## What this task involves
In the entries that follow, the lines from the one with "Mais si un quelconque" through the one with "de tout cœur, car" are the ones to write out, exactly and with both ends included. Nothing else should appear.

## Raw data
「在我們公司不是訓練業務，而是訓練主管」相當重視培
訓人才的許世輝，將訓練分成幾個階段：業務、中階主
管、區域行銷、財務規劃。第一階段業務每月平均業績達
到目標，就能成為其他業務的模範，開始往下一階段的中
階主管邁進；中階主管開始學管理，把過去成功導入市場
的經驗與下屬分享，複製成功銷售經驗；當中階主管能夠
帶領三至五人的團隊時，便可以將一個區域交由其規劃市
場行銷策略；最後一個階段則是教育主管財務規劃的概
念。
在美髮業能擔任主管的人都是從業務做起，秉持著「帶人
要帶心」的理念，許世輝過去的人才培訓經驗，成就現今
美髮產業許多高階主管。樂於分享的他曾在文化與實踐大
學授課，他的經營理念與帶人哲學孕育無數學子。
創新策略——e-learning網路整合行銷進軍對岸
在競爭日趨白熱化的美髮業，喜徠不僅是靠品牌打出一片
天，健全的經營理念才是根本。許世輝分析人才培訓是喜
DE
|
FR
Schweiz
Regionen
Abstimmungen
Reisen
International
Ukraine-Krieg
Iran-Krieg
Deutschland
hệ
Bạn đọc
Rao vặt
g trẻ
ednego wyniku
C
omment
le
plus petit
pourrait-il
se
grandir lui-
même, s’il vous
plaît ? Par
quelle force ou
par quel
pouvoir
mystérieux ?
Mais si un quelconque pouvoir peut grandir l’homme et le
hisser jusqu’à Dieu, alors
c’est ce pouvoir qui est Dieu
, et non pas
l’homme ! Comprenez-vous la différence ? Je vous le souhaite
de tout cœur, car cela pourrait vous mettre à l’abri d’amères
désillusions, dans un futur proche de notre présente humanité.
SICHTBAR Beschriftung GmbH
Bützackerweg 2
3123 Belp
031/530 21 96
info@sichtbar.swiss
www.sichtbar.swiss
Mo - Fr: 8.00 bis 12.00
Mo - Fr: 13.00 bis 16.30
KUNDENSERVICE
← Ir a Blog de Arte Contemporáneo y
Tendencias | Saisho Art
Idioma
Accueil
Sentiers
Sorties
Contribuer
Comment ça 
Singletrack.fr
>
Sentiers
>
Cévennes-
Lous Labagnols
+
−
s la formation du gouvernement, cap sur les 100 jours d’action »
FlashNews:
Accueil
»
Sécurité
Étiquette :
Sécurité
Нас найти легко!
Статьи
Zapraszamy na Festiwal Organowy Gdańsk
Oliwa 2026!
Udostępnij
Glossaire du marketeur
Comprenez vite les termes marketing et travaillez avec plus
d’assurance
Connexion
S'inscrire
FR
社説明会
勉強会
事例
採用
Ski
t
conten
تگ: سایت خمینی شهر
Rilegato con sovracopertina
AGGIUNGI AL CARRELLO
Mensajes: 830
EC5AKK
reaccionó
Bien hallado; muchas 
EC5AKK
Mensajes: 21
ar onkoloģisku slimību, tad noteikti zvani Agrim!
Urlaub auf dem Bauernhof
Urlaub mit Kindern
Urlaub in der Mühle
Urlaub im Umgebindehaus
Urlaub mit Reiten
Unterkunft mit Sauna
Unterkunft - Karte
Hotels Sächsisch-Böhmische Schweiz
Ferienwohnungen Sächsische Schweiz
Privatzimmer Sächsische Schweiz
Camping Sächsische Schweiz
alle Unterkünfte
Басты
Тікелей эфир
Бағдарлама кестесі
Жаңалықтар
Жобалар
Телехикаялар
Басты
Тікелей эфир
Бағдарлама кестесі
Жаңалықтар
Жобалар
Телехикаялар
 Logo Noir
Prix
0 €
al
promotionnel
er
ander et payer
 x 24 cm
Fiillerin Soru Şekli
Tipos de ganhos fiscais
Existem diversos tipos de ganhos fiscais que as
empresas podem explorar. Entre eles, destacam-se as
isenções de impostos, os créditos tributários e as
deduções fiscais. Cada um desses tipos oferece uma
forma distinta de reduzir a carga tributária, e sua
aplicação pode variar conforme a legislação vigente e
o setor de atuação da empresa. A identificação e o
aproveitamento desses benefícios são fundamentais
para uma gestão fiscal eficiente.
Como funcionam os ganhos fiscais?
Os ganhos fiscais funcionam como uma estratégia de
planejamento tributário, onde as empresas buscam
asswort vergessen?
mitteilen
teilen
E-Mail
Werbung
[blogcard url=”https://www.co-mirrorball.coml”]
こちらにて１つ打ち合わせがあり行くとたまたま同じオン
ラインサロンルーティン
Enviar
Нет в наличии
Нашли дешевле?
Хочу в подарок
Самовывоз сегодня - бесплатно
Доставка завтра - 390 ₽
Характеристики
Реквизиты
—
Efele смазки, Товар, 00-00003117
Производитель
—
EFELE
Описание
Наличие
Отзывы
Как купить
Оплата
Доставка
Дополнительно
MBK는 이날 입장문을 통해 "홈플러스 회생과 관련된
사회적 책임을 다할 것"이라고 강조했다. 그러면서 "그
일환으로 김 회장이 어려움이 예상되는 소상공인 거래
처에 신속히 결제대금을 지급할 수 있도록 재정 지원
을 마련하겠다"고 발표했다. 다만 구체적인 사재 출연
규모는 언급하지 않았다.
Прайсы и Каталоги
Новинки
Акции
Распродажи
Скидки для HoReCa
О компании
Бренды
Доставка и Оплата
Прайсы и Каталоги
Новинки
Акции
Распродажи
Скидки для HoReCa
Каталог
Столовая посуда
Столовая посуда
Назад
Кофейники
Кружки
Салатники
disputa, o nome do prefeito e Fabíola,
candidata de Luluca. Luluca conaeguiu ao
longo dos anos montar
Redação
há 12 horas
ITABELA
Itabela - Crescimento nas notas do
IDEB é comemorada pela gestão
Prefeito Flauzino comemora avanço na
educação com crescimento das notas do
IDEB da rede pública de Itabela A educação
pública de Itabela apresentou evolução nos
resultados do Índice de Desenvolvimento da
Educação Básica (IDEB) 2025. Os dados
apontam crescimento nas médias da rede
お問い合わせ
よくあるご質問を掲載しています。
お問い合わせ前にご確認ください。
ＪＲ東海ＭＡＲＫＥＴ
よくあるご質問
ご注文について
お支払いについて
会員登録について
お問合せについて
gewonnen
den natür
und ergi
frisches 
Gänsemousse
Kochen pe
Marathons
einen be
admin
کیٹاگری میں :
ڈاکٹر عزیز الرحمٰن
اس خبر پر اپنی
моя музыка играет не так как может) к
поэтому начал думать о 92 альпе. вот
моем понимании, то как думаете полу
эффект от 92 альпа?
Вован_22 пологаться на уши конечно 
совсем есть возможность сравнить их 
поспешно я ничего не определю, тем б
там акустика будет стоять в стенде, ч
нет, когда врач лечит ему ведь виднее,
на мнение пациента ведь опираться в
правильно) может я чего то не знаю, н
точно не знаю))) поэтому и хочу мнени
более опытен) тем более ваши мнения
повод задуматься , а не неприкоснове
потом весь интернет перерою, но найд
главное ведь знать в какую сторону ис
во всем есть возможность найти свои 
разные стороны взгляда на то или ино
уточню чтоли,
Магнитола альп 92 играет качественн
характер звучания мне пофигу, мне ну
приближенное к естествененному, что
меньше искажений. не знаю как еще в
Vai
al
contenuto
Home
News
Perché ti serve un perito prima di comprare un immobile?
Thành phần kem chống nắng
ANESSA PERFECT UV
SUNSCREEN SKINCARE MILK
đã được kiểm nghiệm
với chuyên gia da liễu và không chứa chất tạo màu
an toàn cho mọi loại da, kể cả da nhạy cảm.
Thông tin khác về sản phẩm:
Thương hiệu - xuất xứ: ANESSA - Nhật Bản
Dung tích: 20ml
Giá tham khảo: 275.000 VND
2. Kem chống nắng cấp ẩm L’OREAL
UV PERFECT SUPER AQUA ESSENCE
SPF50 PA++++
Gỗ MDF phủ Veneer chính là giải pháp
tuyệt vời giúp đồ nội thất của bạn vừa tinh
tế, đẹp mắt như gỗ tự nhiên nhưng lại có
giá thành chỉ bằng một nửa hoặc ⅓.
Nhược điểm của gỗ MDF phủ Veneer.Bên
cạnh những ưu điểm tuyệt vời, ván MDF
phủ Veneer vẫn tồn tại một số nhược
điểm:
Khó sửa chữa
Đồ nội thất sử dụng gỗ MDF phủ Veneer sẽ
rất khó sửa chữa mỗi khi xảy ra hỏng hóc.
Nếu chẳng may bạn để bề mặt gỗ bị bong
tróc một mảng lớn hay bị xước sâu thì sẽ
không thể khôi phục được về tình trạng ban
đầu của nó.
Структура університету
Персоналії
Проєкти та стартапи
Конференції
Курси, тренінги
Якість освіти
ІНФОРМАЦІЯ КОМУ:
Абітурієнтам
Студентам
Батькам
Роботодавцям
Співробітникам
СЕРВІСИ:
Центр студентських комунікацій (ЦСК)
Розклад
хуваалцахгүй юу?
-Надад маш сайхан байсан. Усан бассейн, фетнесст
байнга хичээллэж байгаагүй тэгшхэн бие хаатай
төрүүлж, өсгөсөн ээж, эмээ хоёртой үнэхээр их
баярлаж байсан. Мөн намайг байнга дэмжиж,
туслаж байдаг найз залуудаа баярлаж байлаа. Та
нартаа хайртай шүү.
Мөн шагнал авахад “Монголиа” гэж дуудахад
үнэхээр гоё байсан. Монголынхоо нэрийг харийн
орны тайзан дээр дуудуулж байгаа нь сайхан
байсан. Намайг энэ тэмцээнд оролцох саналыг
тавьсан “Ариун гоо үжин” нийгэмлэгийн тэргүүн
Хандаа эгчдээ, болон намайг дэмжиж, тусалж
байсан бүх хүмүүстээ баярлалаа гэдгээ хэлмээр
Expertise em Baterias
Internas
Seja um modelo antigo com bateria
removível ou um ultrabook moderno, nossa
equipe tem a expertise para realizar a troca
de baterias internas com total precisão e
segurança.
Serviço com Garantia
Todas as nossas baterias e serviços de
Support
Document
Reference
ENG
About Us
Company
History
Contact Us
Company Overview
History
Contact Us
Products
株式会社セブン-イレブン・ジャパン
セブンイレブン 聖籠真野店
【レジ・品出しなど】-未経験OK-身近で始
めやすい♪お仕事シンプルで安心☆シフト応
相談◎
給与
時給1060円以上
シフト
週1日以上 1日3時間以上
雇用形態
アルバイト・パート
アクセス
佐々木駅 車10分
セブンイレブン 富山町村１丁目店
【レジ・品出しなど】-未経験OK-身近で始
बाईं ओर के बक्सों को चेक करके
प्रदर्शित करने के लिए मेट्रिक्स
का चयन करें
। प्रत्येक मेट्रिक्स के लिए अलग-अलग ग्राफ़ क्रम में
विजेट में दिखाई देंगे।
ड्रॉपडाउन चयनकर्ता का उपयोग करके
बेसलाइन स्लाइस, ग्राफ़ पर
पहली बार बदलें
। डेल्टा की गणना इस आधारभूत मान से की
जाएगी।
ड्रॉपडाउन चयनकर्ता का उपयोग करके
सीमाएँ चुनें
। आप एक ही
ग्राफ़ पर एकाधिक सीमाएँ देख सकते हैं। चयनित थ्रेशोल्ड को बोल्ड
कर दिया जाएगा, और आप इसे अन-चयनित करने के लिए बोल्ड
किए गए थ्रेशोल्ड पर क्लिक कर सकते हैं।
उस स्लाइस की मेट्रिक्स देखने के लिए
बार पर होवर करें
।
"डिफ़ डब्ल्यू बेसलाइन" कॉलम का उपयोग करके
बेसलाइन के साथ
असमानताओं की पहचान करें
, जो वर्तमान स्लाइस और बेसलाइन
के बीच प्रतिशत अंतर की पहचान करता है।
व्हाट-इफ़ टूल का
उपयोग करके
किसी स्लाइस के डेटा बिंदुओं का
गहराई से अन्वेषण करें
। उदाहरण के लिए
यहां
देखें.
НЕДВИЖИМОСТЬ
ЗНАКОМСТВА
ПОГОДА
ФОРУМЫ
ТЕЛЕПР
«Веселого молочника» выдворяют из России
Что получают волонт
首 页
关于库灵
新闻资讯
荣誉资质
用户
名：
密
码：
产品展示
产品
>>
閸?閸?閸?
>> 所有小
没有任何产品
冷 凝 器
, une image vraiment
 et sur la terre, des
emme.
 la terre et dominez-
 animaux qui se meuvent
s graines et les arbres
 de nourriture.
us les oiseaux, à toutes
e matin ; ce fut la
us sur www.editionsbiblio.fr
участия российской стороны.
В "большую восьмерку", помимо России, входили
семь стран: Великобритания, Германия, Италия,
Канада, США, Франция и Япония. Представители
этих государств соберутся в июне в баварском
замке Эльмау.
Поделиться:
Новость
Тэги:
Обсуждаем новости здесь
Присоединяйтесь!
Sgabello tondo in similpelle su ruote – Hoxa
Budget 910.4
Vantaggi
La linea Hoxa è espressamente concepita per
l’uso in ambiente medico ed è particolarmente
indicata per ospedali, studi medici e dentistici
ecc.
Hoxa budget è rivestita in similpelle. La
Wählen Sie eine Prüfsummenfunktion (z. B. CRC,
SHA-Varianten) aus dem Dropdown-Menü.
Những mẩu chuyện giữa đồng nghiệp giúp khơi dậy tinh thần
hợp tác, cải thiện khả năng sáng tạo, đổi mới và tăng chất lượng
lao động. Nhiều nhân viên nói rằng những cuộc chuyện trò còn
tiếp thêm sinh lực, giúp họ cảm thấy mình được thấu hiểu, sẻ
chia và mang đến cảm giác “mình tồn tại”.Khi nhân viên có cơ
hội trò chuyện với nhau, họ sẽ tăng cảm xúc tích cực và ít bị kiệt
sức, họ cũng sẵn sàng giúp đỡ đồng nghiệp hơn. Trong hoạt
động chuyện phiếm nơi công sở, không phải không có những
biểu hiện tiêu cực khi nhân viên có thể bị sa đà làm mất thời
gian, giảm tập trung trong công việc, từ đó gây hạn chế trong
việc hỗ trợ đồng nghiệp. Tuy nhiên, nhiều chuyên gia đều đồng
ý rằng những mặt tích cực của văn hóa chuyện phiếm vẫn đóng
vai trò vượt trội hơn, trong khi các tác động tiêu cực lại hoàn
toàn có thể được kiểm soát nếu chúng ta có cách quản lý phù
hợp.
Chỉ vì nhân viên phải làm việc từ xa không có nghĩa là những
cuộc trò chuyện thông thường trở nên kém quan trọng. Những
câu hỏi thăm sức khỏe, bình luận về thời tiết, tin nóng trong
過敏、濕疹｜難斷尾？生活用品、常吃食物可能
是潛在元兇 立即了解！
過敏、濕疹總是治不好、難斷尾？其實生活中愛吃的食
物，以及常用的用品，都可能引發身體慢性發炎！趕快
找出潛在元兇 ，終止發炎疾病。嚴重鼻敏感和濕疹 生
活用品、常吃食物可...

## Problem solution
Mais si un quelconque pouvoir peut grandir l’homme et le
hisser jusqu’à Dieu, alors
c’est ce pouvoir qui est Dieu
, et non pas
l’homme ! Comprenez-vous la différence ? Je vous le souhaite
de tout cœur, car cela pourrait vous mettre à l’abri d’amères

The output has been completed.